Sunday, 12 November 2006
















I have now been a “resident” of Cairo for over a week. But first – my retreat from Rome.

My appointments finished early on the Friday afternoon and I was free to play tourist again. I was keen for a walk, so set off for a four hour “walking tour”. I had been conscious of not having seen the Spanish Steps during our previous visit so, although it was a fair way from my hotel, like a yet to be climbed mountain for the mountaineer, this became a target for me. I walked across the Circus Maximus, walked through the forum, viewed the forum from a vantage point above, and went to the Trevi Fountain. Taking an each way bet and keeping my options open, I threw a very small coin in.

I made it to the Spanish Steps (I walked down them – they were covered with tourists so I couldn’t really see the steps). There I realised how tourism works in Rome, when I was quoted 7 euros (around $11) from a kiosk for a Coke that costs $2.20 in Australia. I walked to St. Peters, and looked at the Pieta again. This was another icon from my art books and is truly magnificent. In fact the Vatican could not fail to impress and St. Peters is awe-inspirng.

I returned to my hotel a little tired but very much stimulated by the sights and sounds of Rome. The weather was changeable in Rome for my visit but clear and sunny on the last two days and pleasant to walk in. But it was very cold – ranging from 0 – 11 degrees Celsius.

Everything has gone smoothly so far, and so was the trip to Cairo. I flew Alitalia this time (all other flights are Emirates). It seemed more like our domestic flights than an international event, and was relatively short at a little over 3 hours. We flew across the “toe of the boot” – near to Calabria, and also over-flew Crete and Alexandria.

Arriving in Cairo I was met by a lady from the hotel who was first in the name-signs queue (before immigration), grabbed my passport and whipped me past everything and everybody. This is fairly valuable because the queues are long and the scene a little frantic when one arrives in Cairo. We beat my luggage to the carousel by 10 minutes. She had a car arranged for me. The drive across Cairo brought back a lot of memories and gave a reality to the notions of traffic and chaos that, although you think you remember them, need to be re-experienced to really be understood.

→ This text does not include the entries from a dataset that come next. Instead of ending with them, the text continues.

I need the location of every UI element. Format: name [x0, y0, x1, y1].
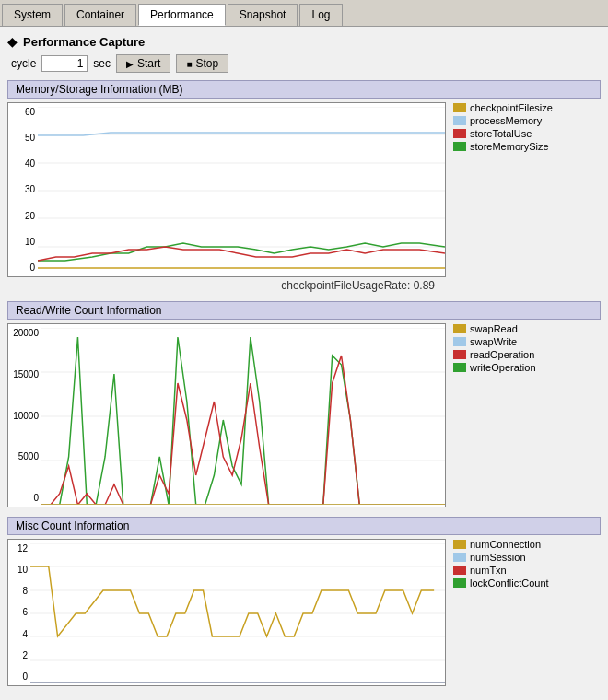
legend-color-checkpoint [453, 103, 466, 112]
legend-label-checkpoint: checkpointFilesize [470, 102, 553, 113]
legend-color-num-conn [453, 540, 466, 549]
stop-icon: ■ [186, 59, 192, 69]
legend-lock-conflict: lockConflictCount [453, 578, 601, 589]
legend-color-num-txn [453, 566, 466, 575]
misc-y-2: 2 [8, 650, 30, 660]
diamond-icon: ◆ [7, 34, 18, 49]
memory-chart-area: 60 50 40 30 20 10 0 [7, 102, 601, 277]
misc-legend: numConnection numSession numTxn lockConf… [453, 539, 601, 590]
legend-num-session: numSession [453, 552, 601, 563]
cycle-label: cycle [11, 57, 36, 70]
y-label-10: 10 [8, 237, 38, 247]
legend-store-memory: storeMemorySize [453, 141, 601, 152]
legend-read-op: readOperation [453, 349, 601, 360]
legend-label-swap-read: swapRead [470, 323, 518, 334]
legend-swap-write: swapWrite [453, 336, 601, 347]
rw-y-0: 0 [8, 493, 41, 503]
misc-y-8: 8 [8, 586, 30, 596]
tab-system[interactable]: System [2, 4, 63, 26]
memory-chart-section: Memory/Storage Information (MB) 60 50 40… [7, 80, 601, 292]
tab-snapshot[interactable]: Snapshot [228, 4, 298, 26]
stop-button[interactable]: ■ Stop [176, 54, 228, 73]
rw-chart-title: Read/Write Count Information [7, 301, 601, 320]
legend-color-swap-read [453, 324, 466, 333]
start-label: Start [137, 57, 160, 70]
legend-num-txn: numTxn [453, 565, 601, 576]
legend-write-op: writeOperation [453, 362, 601, 373]
rw-y-20000: 20000 [8, 328, 41, 338]
legend-checkpoint-filesize: checkpointFilesize [453, 102, 601, 113]
y-label-0: 0 [8, 262, 38, 273]
start-icon: ▶ [126, 59, 134, 69]
tab-bar: System Container Performance Snapshot Lo… [0, 0, 608, 27]
misc-chart-title: Misc Count Information [7, 517, 601, 535]
legend-swap-read: swapRead [453, 323, 601, 334]
legend-label-swap-write: swapWrite [470, 336, 517, 347]
tab-performance[interactable]: Performance [138, 4, 226, 26]
rw-y-15000: 15000 [8, 369, 41, 379]
misc-y-0: 0 [8, 671, 30, 682]
memory-chart-box: 60 50 40 30 20 10 0 [7, 102, 446, 277]
y-label-30: 30 [8, 184, 38, 194]
y-label-20: 20 [8, 211, 38, 221]
memory-svg [38, 107, 445, 274]
legend-label-total: storeTotalUse [470, 128, 532, 139]
legend-label-read-op: readOperation [470, 349, 534, 360]
legend-label-memory: storeMemorySize [470, 141, 549, 152]
legend-num-connection: numConnection [453, 539, 601, 550]
misc-y-10: 10 [8, 565, 30, 575]
stop-label: Stop [195, 57, 218, 70]
legend-color-total [453, 129, 466, 138]
rw-chart-section: Read/Write Count Information 20000 15000… [7, 301, 601, 508]
y-label-40: 40 [8, 158, 38, 169]
legend-color-swap-write [453, 337, 466, 346]
rw-y-10000: 10000 [8, 411, 41, 421]
main-content: ◆ Performance Capture cycle sec ▶ Start … [0, 27, 608, 700]
misc-y-4: 4 [8, 629, 30, 639]
legend-label-num-sess: numSession [470, 552, 526, 563]
legend-label-num-conn: numConnection [470, 539, 541, 550]
misc-chart-area: 12 10 8 6 4 2 0 [7, 539, 601, 686]
legend-color-write-op [453, 363, 466, 372]
legend-color-read-op [453, 350, 466, 359]
tab-log[interactable]: Log [299, 4, 342, 26]
legend-label-process: processMemory [470, 115, 542, 126]
misc-chart-section: Misc Count Information 12 10 8 6 4 2 0 [7, 517, 601, 686]
legend-color-lock [453, 578, 466, 588]
rw-y-5000: 5000 [8, 451, 41, 461]
legend-label-num-txn: numTxn [470, 565, 507, 576]
misc-svg [30, 543, 445, 683]
memory-legend: checkpointFilesize processMemory storeTo… [453, 102, 601, 154]
perf-capture-title: Performance Capture [23, 35, 145, 49]
legend-color-process [453, 116, 466, 125]
memory-chart-title: Memory/Storage Information (MB) [7, 80, 601, 99]
rw-legend: swapRead swapWrite readOperation writeOp… [453, 323, 601, 375]
tab-container[interactable]: Container [64, 4, 136, 26]
rw-chart-box: 20000 15000 10000 5000 0 [7, 323, 446, 508]
legend-store-total: storeTotalUse [453, 128, 601, 139]
start-button[interactable]: ▶ Start [116, 54, 170, 73]
legend-label-write-op: writeOperation [470, 362, 536, 373]
rw-chart-area: 20000 15000 10000 5000 0 [7, 323, 601, 508]
legend-color-num-sess [453, 553, 466, 562]
perf-capture-header: ◆ Performance Capture [7, 34, 601, 49]
misc-y-6: 6 [8, 607, 30, 617]
legend-color-memory [453, 142, 466, 151]
y-label-60: 60 [8, 107, 38, 117]
checkpoint-rate-text: checkpointFileUsageRate: 0.89 [7, 279, 435, 292]
legend-label-lock: lockConflictCount [470, 578, 549, 589]
misc-chart-box: 12 10 8 6 4 2 0 [7, 539, 446, 686]
y-label-50: 50 [8, 133, 38, 143]
sec-label: sec [93, 57, 111, 70]
legend-process-memory: processMemory [453, 115, 601, 126]
misc-y-12: 12 [8, 543, 30, 554]
controls-row: cycle sec ▶ Start ■ Stop [11, 54, 601, 73]
cycle-input[interactable] [41, 55, 88, 72]
rw-svg [41, 328, 445, 505]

Maybe the contrast with the serenity of where I stayed in Rome was involved but I was quickly reminded that this is Cairo – it is not neat and it is chaotic. Egypt is a very poor country with a very large population. Like many similar countries, it has a lot of very rich people as well. Cairo is huge with some 8 million living in its boundaries and nearly the same moving in to work each day. The area I am staying in is Dokki – regarded as a good area but quite central and old. It is largely high-rise with narrow streets.

Cairo drivers are very skilled in avoiding one another. If we drove like that in Australia we would quickly become victims of road rage – but, beyond a few shrugs, everyone seems to accept it and squeezing ahead of the car next door seems part of a game.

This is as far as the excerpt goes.